Burt (John Krasinski, que fez O Amor Não Tem Regras e é um dos atores de The Office) e Verona (Maya Rudolph, mais conhecida por suas participações em Saturday Night Live) descobrem que vão ter um filho. Eles moram em um quarto meio apertado e sem aquecimento não por falta de dinheiro, mas pra poder ficar perto dos pais dele. Porém, os pais dele vão morar fora do país antes do nascimento do bebê. Sem motivos para continuar no casebre, eles fazem uma viagem para possíveis lugares onde podem ir morar.

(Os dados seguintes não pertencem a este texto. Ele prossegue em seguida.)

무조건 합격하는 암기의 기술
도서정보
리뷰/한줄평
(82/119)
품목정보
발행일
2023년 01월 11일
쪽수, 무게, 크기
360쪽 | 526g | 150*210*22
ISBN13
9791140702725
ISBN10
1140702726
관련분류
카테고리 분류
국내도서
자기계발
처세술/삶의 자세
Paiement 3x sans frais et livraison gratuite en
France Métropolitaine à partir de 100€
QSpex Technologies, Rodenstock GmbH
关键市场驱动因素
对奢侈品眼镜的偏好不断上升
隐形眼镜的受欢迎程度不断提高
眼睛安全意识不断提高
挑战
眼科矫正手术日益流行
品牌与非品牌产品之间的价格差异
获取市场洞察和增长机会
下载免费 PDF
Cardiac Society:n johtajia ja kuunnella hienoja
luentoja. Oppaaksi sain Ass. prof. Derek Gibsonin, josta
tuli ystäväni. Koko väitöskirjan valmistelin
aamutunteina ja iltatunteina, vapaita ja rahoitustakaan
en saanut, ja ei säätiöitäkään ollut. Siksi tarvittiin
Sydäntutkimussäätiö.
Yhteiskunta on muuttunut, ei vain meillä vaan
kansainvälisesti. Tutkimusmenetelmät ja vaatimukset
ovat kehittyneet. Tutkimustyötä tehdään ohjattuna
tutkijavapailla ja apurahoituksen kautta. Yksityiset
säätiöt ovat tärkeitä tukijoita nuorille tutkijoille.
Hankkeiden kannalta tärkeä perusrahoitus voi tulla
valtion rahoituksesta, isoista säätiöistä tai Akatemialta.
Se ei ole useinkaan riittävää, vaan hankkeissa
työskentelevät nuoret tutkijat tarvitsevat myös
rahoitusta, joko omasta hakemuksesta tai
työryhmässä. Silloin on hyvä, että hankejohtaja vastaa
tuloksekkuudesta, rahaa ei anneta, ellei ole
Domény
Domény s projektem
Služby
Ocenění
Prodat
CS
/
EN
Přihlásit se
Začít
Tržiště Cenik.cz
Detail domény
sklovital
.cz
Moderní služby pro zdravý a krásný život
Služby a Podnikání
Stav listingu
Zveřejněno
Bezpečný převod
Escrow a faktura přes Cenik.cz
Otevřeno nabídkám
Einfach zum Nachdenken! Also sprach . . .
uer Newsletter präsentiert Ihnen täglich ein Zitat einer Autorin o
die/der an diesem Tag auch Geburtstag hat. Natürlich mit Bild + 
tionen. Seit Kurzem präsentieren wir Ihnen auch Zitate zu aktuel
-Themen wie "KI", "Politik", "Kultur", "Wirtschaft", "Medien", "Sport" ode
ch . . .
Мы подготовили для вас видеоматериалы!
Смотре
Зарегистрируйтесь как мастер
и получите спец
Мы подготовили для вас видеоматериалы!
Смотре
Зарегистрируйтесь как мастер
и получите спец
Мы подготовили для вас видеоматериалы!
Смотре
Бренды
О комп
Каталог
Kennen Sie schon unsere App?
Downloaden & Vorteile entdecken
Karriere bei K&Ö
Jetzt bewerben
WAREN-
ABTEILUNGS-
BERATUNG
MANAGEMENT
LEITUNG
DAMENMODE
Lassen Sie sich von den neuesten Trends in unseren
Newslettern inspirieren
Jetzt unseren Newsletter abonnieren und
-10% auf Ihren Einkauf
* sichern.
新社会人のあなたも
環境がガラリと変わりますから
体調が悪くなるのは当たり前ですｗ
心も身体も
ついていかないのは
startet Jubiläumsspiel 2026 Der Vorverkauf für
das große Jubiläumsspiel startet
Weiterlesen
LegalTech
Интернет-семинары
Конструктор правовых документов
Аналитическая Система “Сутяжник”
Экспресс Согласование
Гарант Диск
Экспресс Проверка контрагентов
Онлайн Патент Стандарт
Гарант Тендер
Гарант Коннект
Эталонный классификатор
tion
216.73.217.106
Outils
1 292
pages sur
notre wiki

Eles são personagens difíceis de serem vistos no cinema. Ambos trabalham por conta própria são realmente apaixonados e nunca sequer brigam. Então eles rumam para o Norte dos EUA, onde encontram uma ex-chefe quase alcoólatra que destrata os próprios filhos e o marido. Depois uma velha amiga de Burt que virou uma espécie de hippie que tem problemas com carrinhos de bebês. Então ex-amigos de faculdade que tentam disfarçar a tristeza fingindo serem felizes (eles nem sequer mostram o final de A Noviça Rebelde, pulando a parte dos nazistas) e terminando a jornada com o casamento arruinado do irmão de Burt.
Com opções como essas, como podem escolher o melhor lugar para morar? Talvez possa se dizer que eles se consideram superiores demais, mas são eles que vão montar a nova família. Quem melhor para decidir o que é melhor?
Krasinski e Rudolph interpretam otimamente seus papéis. Eles conseguem ser gentis não apenas um com o outro, mas com as pessoas ao seu redor. É o tipo de casal de amigos que qualquer pessoa poderia gostar de ter. Chega a ser incrível como a relação deles consegue sobreviver mesmo em meio o caos que os cercam.
É a direção de Sam Mendes (Foi Apenas um Sonho) que não está exata. O filme e o roteiro são fora do convencional. Já a direção dele não. Apesar de tentar, ele não consegue abandonar as formalidades que apresentou em seus filmes anteriores. É um filme bonitinho que pode se gostar de ver, mas se fosse mais informal poderia ser melhor.